Улыбка ее погасла, стоило глазам пробежаться по строкам.
***
Лето до последнего не желало уступать осени свои владения. Уже желтели листья, облачались в золото леса, а погода до сих пор была невероятно теплой, словно сама природа благоволила Верховному королю. Солнце не покидало небес, на которых редко появлялись тучи, что не могло не радовать. Несильный ветер гнал морские волны к берегу, и они с шипением разбивались о причал порта Кэр-Параваля, где собралось множество нарнийцев. Питер вдохнул слегка соленый воздух, успокаивая бьющееся в груди сердце. Несмотря на уже внушительный опыт правления, он по-прежнему волновался, когда созерцал плоды трудов своих. Внутри возникало невольное смущение вкупе с удовольствием. Приятно осознавать, что переживания, бессонные ночи, полные размышлений, и приложенные старания обернулись в нечто материальное. Например, в роскошный парусник, который вот-вот спустят на воду.
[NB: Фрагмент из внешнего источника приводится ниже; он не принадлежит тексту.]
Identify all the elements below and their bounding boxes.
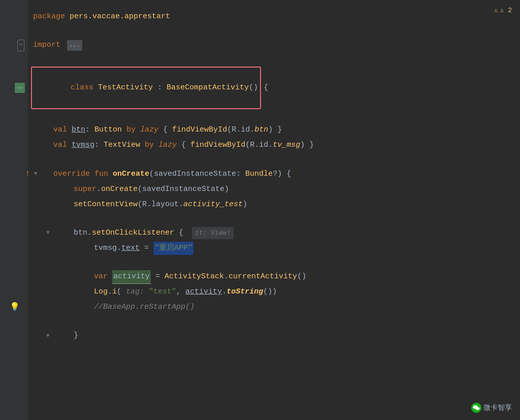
line-val-tvmsg: val tvmsg: TextView by lazy { findViewBy… <box>33 138 510 153</box>
fn-super-oncreate: onCreate <box>101 183 138 196</box>
class-marker-icon: </> <box>15 83 25 93</box>
svg-point-1 <box>476 407 480 410</box>
fold-arrow-close[interactable]: ▼ <box>46 331 50 341</box>
colon2: : <box>94 139 104 152</box>
colon-param: : <box>236 168 245 181</box>
line-tvmsg-text: tvmsg.text = "重启APP" <box>33 241 510 256</box>
line-closing-brace: ▼ } <box>33 329 510 344</box>
fold-icon-import[interactable]: + <box>17 40 24 51</box>
id-tvmsg: tv_msg <box>273 139 300 152</box>
watermark-text: 微卡智享 <box>483 403 512 412</box>
gutter-override: ↑ <box>25 166 30 182</box>
gutter-bulb: 💡 <box>10 300 20 314</box>
dot-super: . <box>96 183 101 196</box>
paren3: (R.id. <box>245 139 273 152</box>
str-test: "test" <box>149 285 176 299</box>
fn-setonclick: setOnClickListener <box>92 227 174 240</box>
type-button: Button <box>94 123 122 137</box>
var-tvmsg-ref: tvmsg <box>94 242 117 255</box>
line-super-oncreate: super.onCreate(savedInstanceState) <box>33 182 510 197</box>
kw-var: var <box>94 270 112 283</box>
line-import: + import ... <box>33 38 510 53</box>
gutter <box>0 0 28 420</box>
import-collapsed[interactable]: ... <box>67 40 82 51</box>
bulb-icon: 💡 <box>10 300 20 314</box>
hint-it-view: it: View! <box>192 227 234 240</box>
kw-val1: val <box>53 123 72 137</box>
class-name: TestActivity <box>98 83 153 92</box>
fn-log-i: i <box>112 285 117 299</box>
paren2: ) } <box>268 123 282 137</box>
line-log-i: Log.i( tag: "test", activity.toString()) <box>33 284 510 300</box>
kw-super: super <box>74 183 96 196</box>
comma-log: , <box>176 285 185 299</box>
line-comment-restart: 💡 //BaseApp.reStartApp() <box>33 300 510 315</box>
gutter-fold-override: ▼ <box>34 169 38 179</box>
parens: () <box>249 83 258 92</box>
gutter-fold-listener: ▼ <box>46 228 50 238</box>
gutter-import-fold: + <box>9 38 33 53</box>
kw-class: class <box>71 83 98 92</box>
gutter-package <box>9 9 33 24</box>
lazy2: lazy <box>158 139 177 152</box>
hint-tag: tag: <box>126 285 149 299</box>
dot-tostring: . <box>222 285 226 299</box>
line-blank4 <box>33 153 510 167</box>
fn-findviewbyid1: findViewById <box>172 123 227 137</box>
dot-activitystack: . <box>224 270 229 283</box>
paren4: ) } <box>300 139 314 152</box>
fn-findviewbyid2: findViewById <box>190 139 245 152</box>
kw-val2: val <box>53 139 72 152</box>
var-activity-decl: activity <box>112 270 151 284</box>
dot-onclick: . <box>87 227 92 240</box>
var-activity-ref: activity <box>185 285 222 299</box>
line-class-decl: </> class TestActivity : BaseCompatActiv… <box>33 67 510 110</box>
line-val-btn: val btn: Button by lazy { findViewById(R… <box>33 123 510 138</box>
fold-arrow-listener[interactable]: ▼ <box>46 228 50 238</box>
line-blank7 <box>33 315 510 328</box>
gutter-fold-close: ▼ <box>46 331 50 341</box>
kw-import: import <box>33 39 65 52</box>
brace-open: { <box>259 81 268 94</box>
layout-name: activity_test <box>183 198 243 211</box>
params-oncreate: ( <box>149 168 154 181</box>
kw-fun: fun <box>94 168 113 181</box>
str-restart: "重启APP" <box>153 242 193 255</box>
paren-log1: ( <box>117 285 126 299</box>
paren-close-setcontent: ) <box>243 198 247 211</box>
prop-text: text <box>121 242 140 255</box>
type-bundle: Bundle <box>245 168 273 181</box>
line-package: package pers.vaccae.apprestart <box>33 9 510 24</box>
line-blank5 <box>33 212 510 225</box>
dot-text: . <box>117 242 121 255</box>
class-log: Log <box>94 285 108 299</box>
wechat-icon <box>471 403 481 413</box>
parens-tostring: ()) <box>263 285 277 299</box>
paren1: (R.id. <box>227 123 254 137</box>
brace3: { <box>177 139 190 152</box>
by1: by <box>122 123 140 137</box>
line-blank2 <box>33 53 510 66</box>
dot-log: . <box>108 285 112 299</box>
code-editor: ⚠ ⚠ 2 package pers.vaccae.apprestart + i… <box>0 0 520 420</box>
id-btn: btn <box>254 123 268 137</box>
nullable: ?) { <box>273 168 291 181</box>
by2: by <box>140 139 158 152</box>
lazy1: lazy <box>140 123 158 137</box>
assign-text: = <box>140 242 153 255</box>
code-content: package pers.vaccae.apprestart + import … <box>28 0 520 349</box>
line-override-oncreate: ↑ ▼ override fun onCreate(savedInstanceS… <box>33 167 510 182</box>
line-setcontentview: setContentView(R.layout.activity_test) <box>33 197 510 212</box>
separator: : <box>153 83 167 92</box>
class-declaration-box: class TestActivity : BaseCompatActivity(… <box>31 67 261 110</box>
fold-arrow-override[interactable]: ▼ <box>34 169 38 179</box>
brace2: { <box>158 123 172 137</box>
class-activitystack: ActivityStack <box>165 270 224 283</box>
override-arrow-icon: ↑ <box>25 166 30 182</box>
gutter-class-icon: </> <box>8 67 32 110</box>
brace-close: } <box>74 329 78 342</box>
wechat-svg <box>473 404 480 411</box>
param-saved: savedInstanceState <box>154 168 236 181</box>
line-var-activity: var activity = ActivityStack.currentActi… <box>33 269 510 284</box>
line-blank6 <box>33 256 510 269</box>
Верфи Нарнии работали без продыху с того момента, как наметилось противостояние с Тархистаном. Южная империя обладала мощным флотом и в случае войны могла нанести сокрушительный удар с моря – именно поэтому Питер принял решение как можно скорее восстановить равновесие на водной стихии. Рассвет был первым судном, вышедшим из-под рук мастеров, и почти сразу отправился в далекое плавание. С тех пор много кораблей покинуло верфи – спустя год после рождения корабля Эдмунда флот Нарнии разросся, но этот красавец, без прикрас, был венцом творения плотников. Питер еще не видел настолько шикарного судна, паруса которого, кажется, нетерпеливо трепещут под дуновениями ветра, словно он жаждет спуститься на воду и начать свою блистательную карьеру. Искусные мастера порой создавали нечто, что язык не поворачивался назвать вещью – у их творений словно была душа. И этому изумительному, могучему созданию государь Нарнии должен был дать имя.
Он уже не раз и не два проводил церемонию наречения и знал, как и что полагается делать, но не мог избавиться от волнения. Питер успел уразуметь, что имя – это больше, чем слово, которое будет сопровождать кого-либо всю жизнь. Во многом оно и определяет судьбу нареченного. Объяснить это было невозможно, вероятно, древняя магия, которая пропитывала Нарнию, играла свою роль. Однако легкую слабость побеждала заслуженная гордость. Верфи были детищем Верховного короля, именно ему они были обязаны и своим появлением на свет, и столь продуктивной работой. Каждый спущенный на воду корабль был для государя не просто сооружением из дерева, способным бороздить просторы моря… И от него зависело, будет ли благоволить парусникам удача, ведь, увы, случались и трагедии. В штормах уже успела затонуть пара суден. Питер помнил их названия: «Бравый» разбился о прибрежные скалы, возвращаясь с Одиноких островов. Хвала Аслану, часть команды выжила в бушующих волнах, а грифоны успели заметить крушение вовремя и позвали помощь! Судьба «Звезды» так и осталась неизвестной. У ближайшего из Семи островов, Мьюла, нашли жалкие обломки, но были ли это следы гибели большого парусника, никто не мог сказать точно. Он словно в воду канул – ни моряков, на нем плывших, ни свидетелей трагедии… Ничего, что могло бы пролить свет на эту тайну, будто сияющую на небосклоне звезду заволокло туманом, который не может пробить ее свет, как было в ночь перед спуском судна на воду.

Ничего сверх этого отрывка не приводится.